Tuesday, September 19, 2006

Is 9MP going to offer only "water & grass" to low-rank govt servants?

Today's headline news in the Star is mind-boggling.

It mentioned that the poverty line in Klang Valley is RM1,500.

Lans Korporal Mohd Izwan Abdullah, 34, who has served the police force for 10 years and diligently upgraded his qualifications by studying part-time and obtaining a degree in HRD from UPM is currently being paid RM1,050 per month.

Detective L/Kpl K. Ganesh, 40, who has a law degree from London and currently serving in the Selangor Commercial Crime Division earns about the same amount.

According to the IGP, 20% of his lower-rank men are diploma and degree holders and yet some of them even earn as little as RM650!

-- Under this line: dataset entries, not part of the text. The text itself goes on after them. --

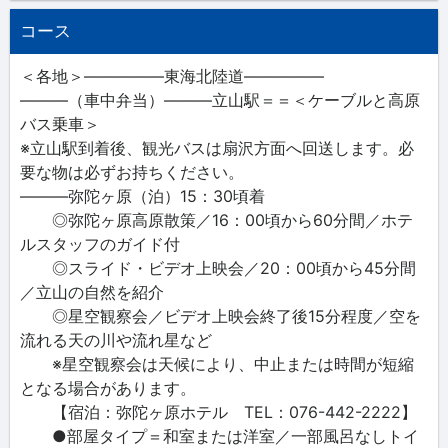
コース
＜各地＞―――――東海北陸道―――――
―――（車中弁当）―――立山駅＝＝＜ケーブルと高原
バス乗車＞
※立山駅到着後、観光バスは扇沢方面へ回送します。必
要な物は必ずお持ちください。
―――弥陀ヶ原（泊）15：30頃着
◎弥陀ヶ原高原散策／16：00頃から60分間／ホテ
ルスタッフのガイド付
◎スライド・ビデオ上映会／20：00頃から45分間
／立山の自然を紹介
◎星空観察会／ビデオ上映会終了後15分程度／空を
流れる天の川や流れ星など
※星空観察会は天候により、中止または時間が短縮
となる場合があります。
【宿泊：弥陀ヶ原ホテル TEL：076-442-2222】
●部屋タイプ＝和室または洋室／一部風呂なしトイ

I wonder if L/Kpl Mohd Izwan and L/Kpl K. Ganesh are married with wife & kids? And what about those who are currently earning less than RM1,000 per month? Are they all bachelors? Or do their families survive mostly on a good helping of polluted air, tap water and grass? Where do they live? Do they have to pay rent? Do they have any form of personal transport like motorbikes or cars? How do they upkeep their vehicles? How much do they need to pay for basic utilities like electricity, water, gas, school supplies and attire for their kids? What is left at the end of the month to feed the family? What is left at all to save for a rainy day?

An 18-year old receptionist clerk with a basic SPM qualification and no experience is paid RM800 starting pay in a private engineering firm in Serdang working 5 days a week. By the time she is 20, and with the 2 years experience she had, she can easily ask for RM1,000 starting salary in any private company around Klang valley. If she continues working, we can safely assume that she can earn no less than RM1,200 per month with 7 years of working experience by age 25. If she takes the initiative to upgrade herself with diploma in secretarial studies or some other relevant courses, her salary scale can even go up to above RM2,000 per month.

This is not fictional. This is a real-life example of someone I personally know of. She is currently contented in her job, in air-conditioned comfort and working 8:30am to 5:30pm from Monday to Friday with 2 days off on Saturday and Sunday to enjoy with her family. And yet, she is struggling to meet with the high cost of living in Klang valley. She had to pay her babysitter RM350 a month, her older son's kindergarten fees of RM200 a month, loan repayment on her Kancil, rental on her apartment and other unavoidable expenses. She is lucky that her husband is also gainfully employed as a technician at about the same wages as her. According to her, they are barely managing on their joint take-home pay of about RM2,000.

If the example above shows that even families earning RM2,000 are struggling to live a comfortable life, what more of those who are earning much less than that?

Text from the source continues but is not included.